Dal is pretty much a standard at many of our family meals. It is nutritious ( very high in protein!), tasty and more importantly the fussier members of the household love dal.

Dal is a dish that is eaten all over South Asia, probably a little less in Bhutan than in  other parts of the sub-continent.  It is both ubiquitous and hugely varied. Not only are there lots of different types of lentils that can be made into dal but also a huge number of ways to cook it. In general though  the lentils are cooked long and slow ( or you can cheat a little like with do with an pressure cooker) into a seasoned stew or soup (depending on how thick your family likes it) that is then eaten with rice or  some kind of flat bread like chapati.

Here is how my brother Sonny makes dal on an average weeknight. The lentil we use is orangish in color and based on a quick Internet search is called "split red lentils" or  masoor dal. The first thing we do is wash the dal and soak it water while we prepare some of the other ingredients. The soaking helps it to cook a little faster.
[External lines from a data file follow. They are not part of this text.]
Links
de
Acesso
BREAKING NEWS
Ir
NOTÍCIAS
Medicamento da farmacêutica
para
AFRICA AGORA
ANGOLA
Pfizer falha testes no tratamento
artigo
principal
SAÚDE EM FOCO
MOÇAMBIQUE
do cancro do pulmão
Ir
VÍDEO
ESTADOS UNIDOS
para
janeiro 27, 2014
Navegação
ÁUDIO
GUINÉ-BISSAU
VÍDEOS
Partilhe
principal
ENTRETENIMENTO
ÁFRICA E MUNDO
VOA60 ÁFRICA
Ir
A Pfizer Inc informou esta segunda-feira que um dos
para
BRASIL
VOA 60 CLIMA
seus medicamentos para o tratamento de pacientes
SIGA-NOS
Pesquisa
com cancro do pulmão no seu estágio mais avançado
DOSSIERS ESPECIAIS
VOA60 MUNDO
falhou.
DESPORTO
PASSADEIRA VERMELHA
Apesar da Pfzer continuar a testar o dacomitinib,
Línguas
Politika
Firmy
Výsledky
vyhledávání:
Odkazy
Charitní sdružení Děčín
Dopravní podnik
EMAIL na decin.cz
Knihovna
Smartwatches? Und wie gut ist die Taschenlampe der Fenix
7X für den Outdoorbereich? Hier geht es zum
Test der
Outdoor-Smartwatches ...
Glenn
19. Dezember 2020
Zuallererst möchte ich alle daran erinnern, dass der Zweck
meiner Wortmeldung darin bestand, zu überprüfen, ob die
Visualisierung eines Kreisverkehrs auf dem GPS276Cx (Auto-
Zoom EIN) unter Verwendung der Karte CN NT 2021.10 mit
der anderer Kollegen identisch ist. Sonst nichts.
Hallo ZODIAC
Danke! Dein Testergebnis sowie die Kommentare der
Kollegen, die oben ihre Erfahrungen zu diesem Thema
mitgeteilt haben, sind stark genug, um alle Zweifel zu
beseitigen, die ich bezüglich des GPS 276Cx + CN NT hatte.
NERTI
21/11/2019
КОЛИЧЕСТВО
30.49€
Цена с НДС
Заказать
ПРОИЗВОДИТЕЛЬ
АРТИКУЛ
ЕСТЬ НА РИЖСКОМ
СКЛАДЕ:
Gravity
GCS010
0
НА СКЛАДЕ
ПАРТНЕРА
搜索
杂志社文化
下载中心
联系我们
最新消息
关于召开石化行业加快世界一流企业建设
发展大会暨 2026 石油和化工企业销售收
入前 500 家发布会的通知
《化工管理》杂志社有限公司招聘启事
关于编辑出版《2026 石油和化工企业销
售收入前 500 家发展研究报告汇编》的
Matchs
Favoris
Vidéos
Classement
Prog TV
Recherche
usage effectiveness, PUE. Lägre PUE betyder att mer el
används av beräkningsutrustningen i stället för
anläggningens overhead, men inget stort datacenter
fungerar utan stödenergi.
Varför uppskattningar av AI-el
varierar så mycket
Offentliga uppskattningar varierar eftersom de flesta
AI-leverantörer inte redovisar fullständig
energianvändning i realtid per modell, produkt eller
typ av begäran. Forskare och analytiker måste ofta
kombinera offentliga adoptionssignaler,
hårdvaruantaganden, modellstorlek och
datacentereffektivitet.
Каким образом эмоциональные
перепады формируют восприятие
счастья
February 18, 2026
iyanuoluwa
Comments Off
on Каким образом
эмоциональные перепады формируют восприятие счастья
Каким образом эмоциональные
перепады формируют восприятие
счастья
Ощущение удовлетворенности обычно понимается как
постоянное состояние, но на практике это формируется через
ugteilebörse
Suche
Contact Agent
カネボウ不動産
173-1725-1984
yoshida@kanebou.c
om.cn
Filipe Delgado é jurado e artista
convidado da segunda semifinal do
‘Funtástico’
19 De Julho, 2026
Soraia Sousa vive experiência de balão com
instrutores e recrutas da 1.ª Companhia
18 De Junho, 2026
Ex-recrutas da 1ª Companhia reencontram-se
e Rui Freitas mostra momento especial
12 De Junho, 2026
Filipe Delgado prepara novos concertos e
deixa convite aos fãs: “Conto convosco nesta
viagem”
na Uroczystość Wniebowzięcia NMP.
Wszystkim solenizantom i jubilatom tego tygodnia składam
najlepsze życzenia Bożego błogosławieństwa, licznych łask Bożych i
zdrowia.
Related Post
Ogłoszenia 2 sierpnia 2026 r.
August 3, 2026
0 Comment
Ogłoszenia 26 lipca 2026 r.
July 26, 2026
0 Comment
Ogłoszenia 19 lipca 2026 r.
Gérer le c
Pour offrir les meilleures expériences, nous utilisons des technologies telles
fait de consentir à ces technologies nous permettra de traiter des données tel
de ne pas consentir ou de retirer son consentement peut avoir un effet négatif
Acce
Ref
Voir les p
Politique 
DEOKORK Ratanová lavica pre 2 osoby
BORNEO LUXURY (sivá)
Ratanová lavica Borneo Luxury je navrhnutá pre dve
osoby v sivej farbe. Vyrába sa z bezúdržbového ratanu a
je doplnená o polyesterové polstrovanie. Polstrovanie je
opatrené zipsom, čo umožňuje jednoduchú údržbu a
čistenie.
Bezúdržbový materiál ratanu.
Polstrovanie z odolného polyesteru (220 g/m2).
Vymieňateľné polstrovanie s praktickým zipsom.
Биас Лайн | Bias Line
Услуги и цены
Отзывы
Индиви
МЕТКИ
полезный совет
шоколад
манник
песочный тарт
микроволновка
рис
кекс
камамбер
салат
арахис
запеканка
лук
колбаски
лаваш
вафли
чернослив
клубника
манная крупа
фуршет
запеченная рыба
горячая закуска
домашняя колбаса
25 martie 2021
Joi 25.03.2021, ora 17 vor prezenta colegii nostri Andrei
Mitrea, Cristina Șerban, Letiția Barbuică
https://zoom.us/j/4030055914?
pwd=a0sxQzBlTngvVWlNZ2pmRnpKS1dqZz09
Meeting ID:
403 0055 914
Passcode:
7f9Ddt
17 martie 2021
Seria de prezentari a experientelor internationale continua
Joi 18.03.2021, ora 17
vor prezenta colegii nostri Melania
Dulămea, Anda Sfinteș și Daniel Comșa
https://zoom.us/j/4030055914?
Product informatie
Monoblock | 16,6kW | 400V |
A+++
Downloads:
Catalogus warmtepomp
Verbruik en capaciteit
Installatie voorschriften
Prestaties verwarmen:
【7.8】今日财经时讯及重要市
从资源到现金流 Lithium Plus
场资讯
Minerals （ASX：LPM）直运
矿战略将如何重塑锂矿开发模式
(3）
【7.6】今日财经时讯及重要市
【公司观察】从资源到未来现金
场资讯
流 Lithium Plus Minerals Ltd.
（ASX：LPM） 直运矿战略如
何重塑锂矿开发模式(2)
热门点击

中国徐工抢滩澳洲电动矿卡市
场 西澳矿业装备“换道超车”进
Now Sonny chops up onions, garlic, ginger, tomato and some chilli. You can see on the right hand the approximate sizes to aim for. Later he frys the onions, garlic, ginger and chilli in the pressure cooker. Sonny then adds some salt, curry powder and a bay leaf.


Once things start to get golden ( if they start to  brown you have fired too long!) he adds the tomato and immediately afterward he adds the drained lentils, the drier the better. Then Sonny stirs and let this mixture fry for a while.

Now its  time to add water based on how thick or thin you want the finished product to be ( I am so sorry not to have exact measurements but as discussed in previous posts, Sonny doesn't use measurements when he cooks)

Now its time to seal up the pressure cooker and wait for it to signal with its steamy whistle that the contents are ready ( Sonny let the whistle go three times before he opened up to see how the dal was doing) If you don't have a pressure cooker, you might try soaking the dal a little longer. Pressure cookers are kind of wonderful,  though potentially dangerous for first time users! Read the manual, steam burns are very, very painful!

Once Sonny opens up the pressure cooker he checks for water and salt and adds more as needed.  He then continues to stir until the dal is ready. Just before serving he adds some butter and sometimes chopped coriander ( cilantro for  any American readers) .Once the dal is cooked and served there are still option for how to eat it. Here are two: a)  You can either  pour it over the rice, mix well and eat or  b) you can reserve the dal in a small side bowl and drink it like soup.  Either way Sonny's dal is always delicious!